Only slightly related, but six years ago I was able to run 400 ZX Spectrum (Z80) emulator instances simultaneously on an AWS graphics workstation.
https://youtu.be/BjeVzEQW4C8?si=0I7UGU0Xz5WUT4ek
I remember that. Neat stuff.
So, they're selling this as an AI accelerator, with drop in compatibility with existing boards, and no boost to RAM bandwidth.
As I understand things, it would be extremely unusual to ship a chip that was bound by floating point throughput, not uncached memory access, especially in the desktop/laptop space.

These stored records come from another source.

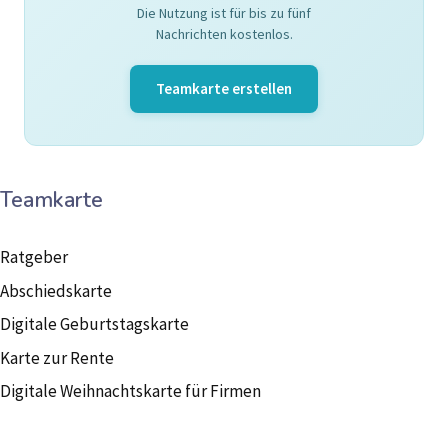
Die Nutzung ist für bis zu fünf
Nachrichten kostenlos.
Teamkarte erstellen
Teamkarte
Ratgeber
Abschiedskarte
Digitale Geburtstagskarte
Karte zur Rente
Digitale Weihnachtskarte für Firmen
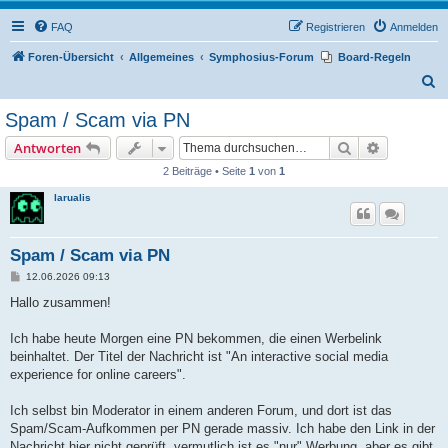
FAQ
Registrieren
Anmelden
Foren-Übersicht
Allgemeines
Symphosius-Forum
Board-Regeln
S
u
Spam / Scam via PN
c
Suche
Erweiterte
Antworten
h
2 Beiträge • Seite
1
von
1
e
larualis
Spam / Scam via PN
B
12.06.2026 09:13
e
i
Hallo zusammen!
t
r
a
Ich habe heute Morgen eine PN bekommen, die einen Werbelink
g
beinhaltet. Der Titel der Nachricht ist "An interactive social media
experience for online careers".
Ich selbst bin Moderator in einem anderen Forum, und dort ist das
Spam/Scam-Aufkommen per PN gerade massiv. Ich habe den Link in der
Nachricht hier nicht geprüft, vermutlich ist es "nur" Werbung, aber es gibt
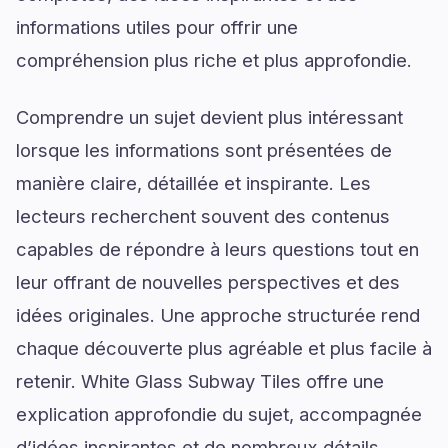
informations utiles pour offrir une
compréhension plus riche et plus approfondie.
Comprendre un sujet devient plus intéressant
lorsque les informations sont présentées de
manière claire, détaillée et inspirante. Les
lecteurs recherchent souvent des contenus
capables de répondre à leurs questions tout en
leur offrant de nouvelles perspectives et des
idées originales. Une approche structurée rend
chaque découverte plus agréable et plus facile à
retenir. White Glass Subway Tiles offre une
explication approfondie du sujet, accompagnée
d’idées inspirantes et de nombreux détails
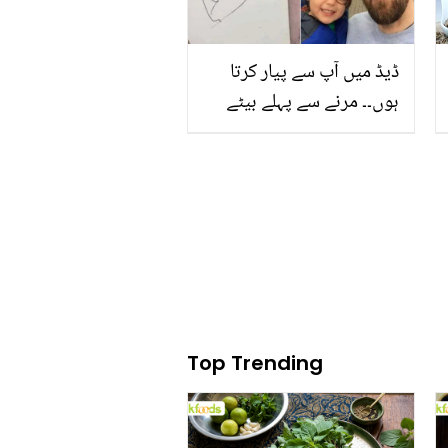
ڈیڈ میں آپ سے پیار کرتا
ہوں۔۔ مرنے سے پہلے بیٹے
کی بنائ ہوئی تصویر کو
ہاتھ پر گدوا لیا! باپ بیٹے
کی جذباتی کہانی
Top Trending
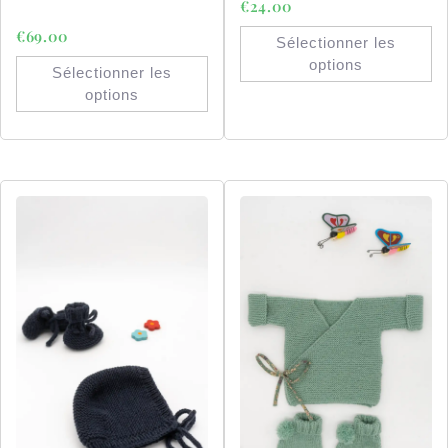
€
24.00
€
69.00
Sélectionner les
options
Sélectionner les
options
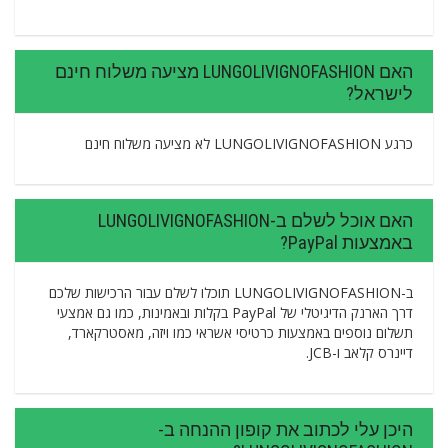
האם LUNGOLIVIGNOFASHION מציעה משלוח חינם
לישראל?
כרגע LUNGOLIVIGNOFASHION לא מציעה משלוח חינם
האם אוכל לשלם ב-LUNGOLIVIGNOFASHION
באמצעות PayPal?
ב-LUNGOLIVIGNOFASHION תוכלו לשלם עבור הרכישות שלכם
דרך הארנק הדיגיטלי של PayPal בקלות ובאמינות, כמו גם אמצעי
תשלום נוספים באמצעות כרטיסי אשראי כמו ויזה, מאסטרקארד,
דיינרס קלאב ו-JCB.
היכן עלי לכתוב את קופון ההנחה ב-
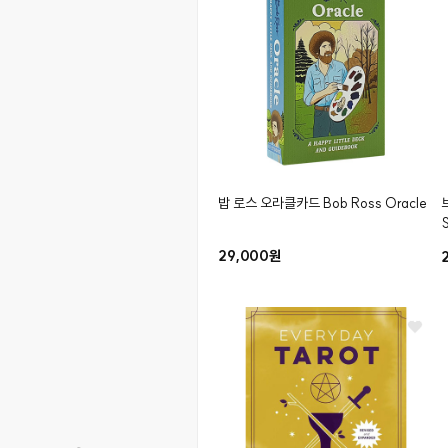
밥 로스 오라클카드
Bob Ross Oracle
S
29,000원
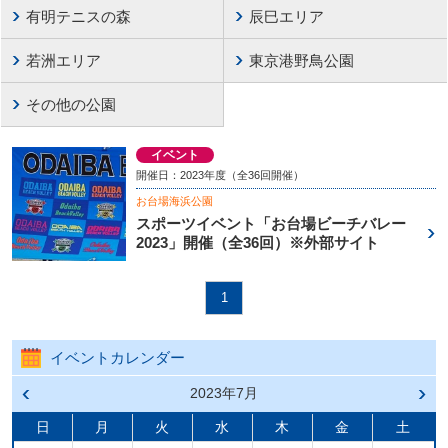
有明テニスの森
辰巳エリア
若洲エリア
東京港野鳥公園
その他の公園
イベント
開催日：2023年度（全36回開催）
お台場海浜公園
スポーツイベント「お台場ビーチバレー
2023」開催（全36回）※外部サイト
1
イベントカレンダー
前の
2023年7月
次の
月へ
月へ
戻る
進む
日
月
火
水
木
金
土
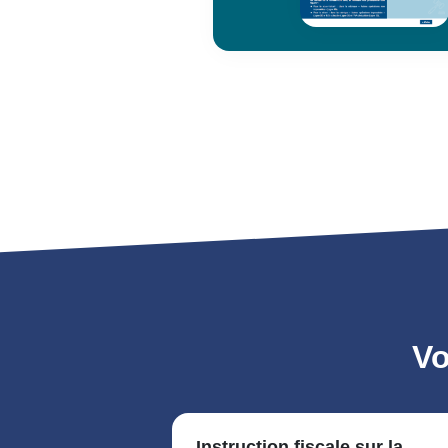
Vo
Instruction fiscale sur la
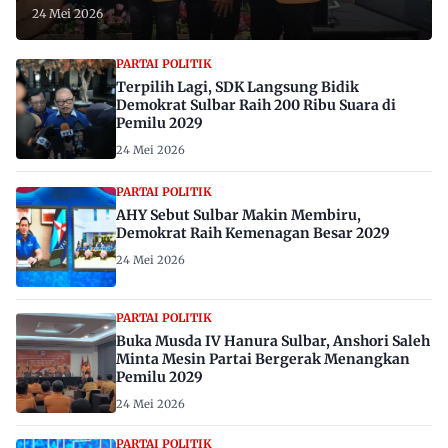
24 Mei 2026
PARTAI POLITIK
Terpilih Lagi, SDK Langsung Bidik
Demokrat Sulbar Raih 200 Ribu Suara di
Pemilu 2029
24 Mei 2026
PARTAI POLITIK
AHY Sebut Sulbar Makin Membiru,
Demokrat Raih Kemenagan Besar 2029
24 Mei 2026
PARTAI POLITIK
Buka Musda IV Hanura Sulbar, Anshori Saleh
Minta Mesin Partai Bergerak Menangkan
Pemilu 2029
24 Mei 2026
PARTAI POLITIK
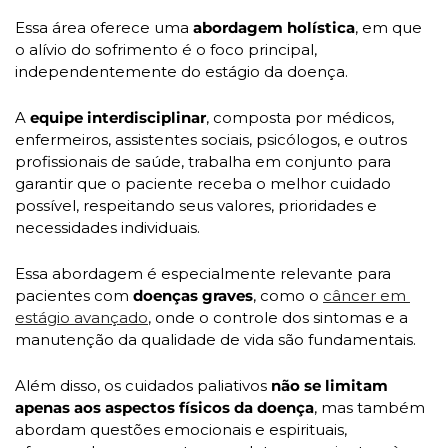
Essa área oferece uma 
abordagem holística
, em que 
o alívio do sofrimento é o foco principal, 
independentemente do estágio da doença. 
A 
equipe interdisciplinar
, composta por médicos, 
enfermeiros, assistentes sociais, psicólogos, e outros 
profissionais de saúde, trabalha em conjunto para 
garantir que o paciente receba o melhor cuidado 
possível, respeitando seus valores, prioridades e 
necessidades individuais.
Essa abordagem é especialmente relevante para 
pacientes com 
doenças graves
, como o 
câncer em 
estágio avançado
, onde o controle dos sintomas e a 
manutenção da qualidade de vida são fundamentais. 
Além disso, os cuidados paliativos 
não se limitam 
apenas aos aspectos físicos da doença
, mas também 
abordam questões emocionais e espirituais, 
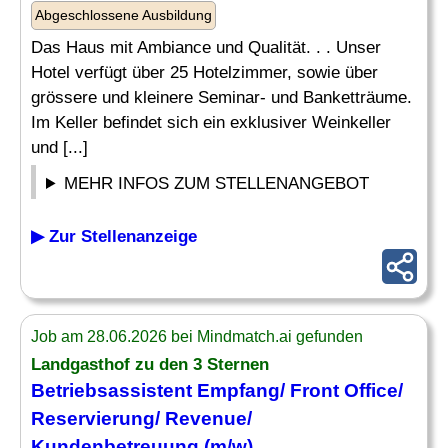
Abgeschlossene Ausbildung
Das Haus mit Ambiance und Qualität. . . Unser
Hotel verfügt über 25 Hotelzimmer, sowie über
grössere und kleinere Seminar- und Banketträume.
Im Keller befindet sich ein exklusiver Weinkeller
und [...]
MEHR INFOS ZUM STELLENANGEBOT
▶ Zur Stellenanzeige
Job am 28.06.2026 bei Mindmatch.ai gefunden
Landgasthof zu den 3 Sternen
Betriebsassistent Empfang/ Front Office/
Reservierung
/ Revenue/
Kundenbetreuung (m/w)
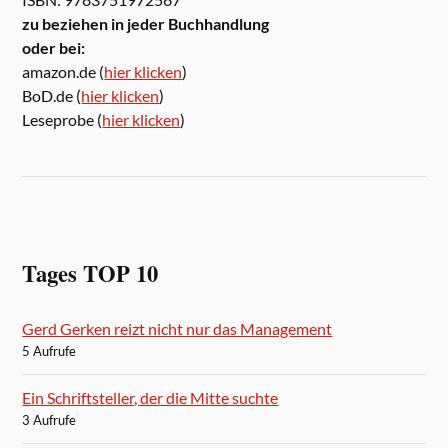
zu beziehen in jeder Buchhandlung
oder bei:
amazon.de (
hier klicken
)
BoD.de (
hier klicken
)
Leseprobe (
hier klicken
)
Tages TOP 10
Gerd Gerken reizt nicht nur das Management
5 Aufrufe
Ein Schriftsteller, der die Mitte suchte
3 Aufrufe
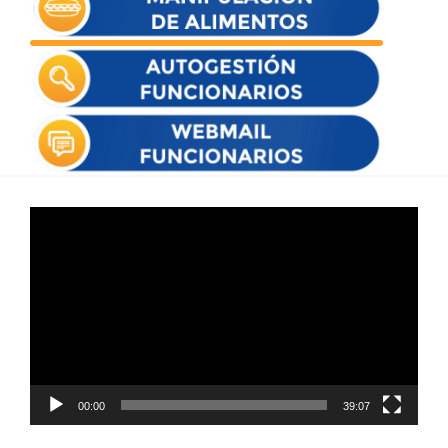
Reproductor
de
vídeo
00:00
39:07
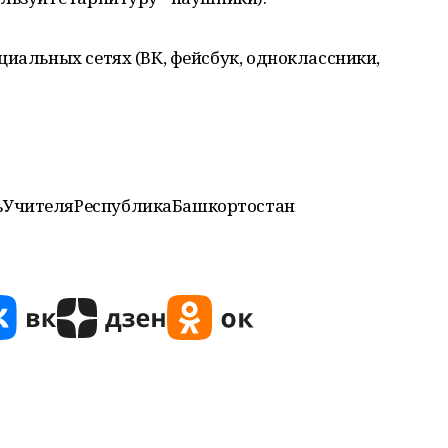
циальных сетях (ВК, фейсбук, одноклассники,
ьУчителяРеспубликаБашкортостан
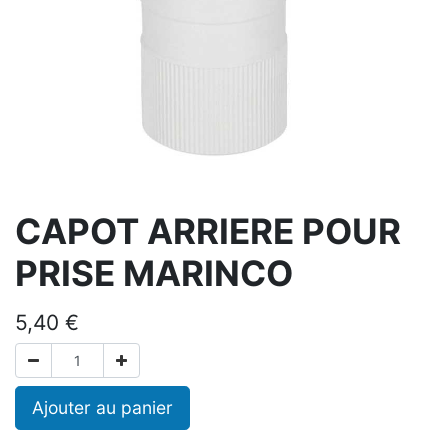
CAPOT ARRIERE POUR
PRISE MARINCO
5,40
€
Ajouter au panier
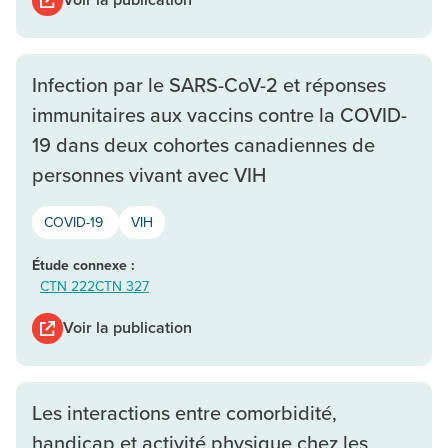
Infection par le SARS-CoV-2 et réponses
immunitaires aux vaccins contre la COVID-
19 dans deux cohortes canadiennes de
personnes vivant avec VIH
COVID-19
VIH
Étude connexe :
CTN 222
CTN 327
Voir la publication
Les interactions entre comorbidité,
handicap et activité physique chez les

I haven't been following the Intel server space too carefully, so it's an honest question: Was the old thing compute and not bandwidth limited, or is this going to be running inference at the same throughput (though maybe with lower power consumption)?
No, they're not selling this as an "AI accelerator":
Here is the quote:
"The company says operators deploying 5G Advanced and future 6G networks increasingly rely on server CPUs for virtualized RAN and edge AI inference, as they do not want to re-architect their data centers in a bid to accommodate AI accelerators."
Edge AI usually means very small models that run fine on CPUs.
A very small model is going to be, what, 8GB? That'll easily blow through the caches. You're going to end up bottlenecked on DRAM either way.
So, I wonder if this is going to be any faster than the previous generation for edge AI.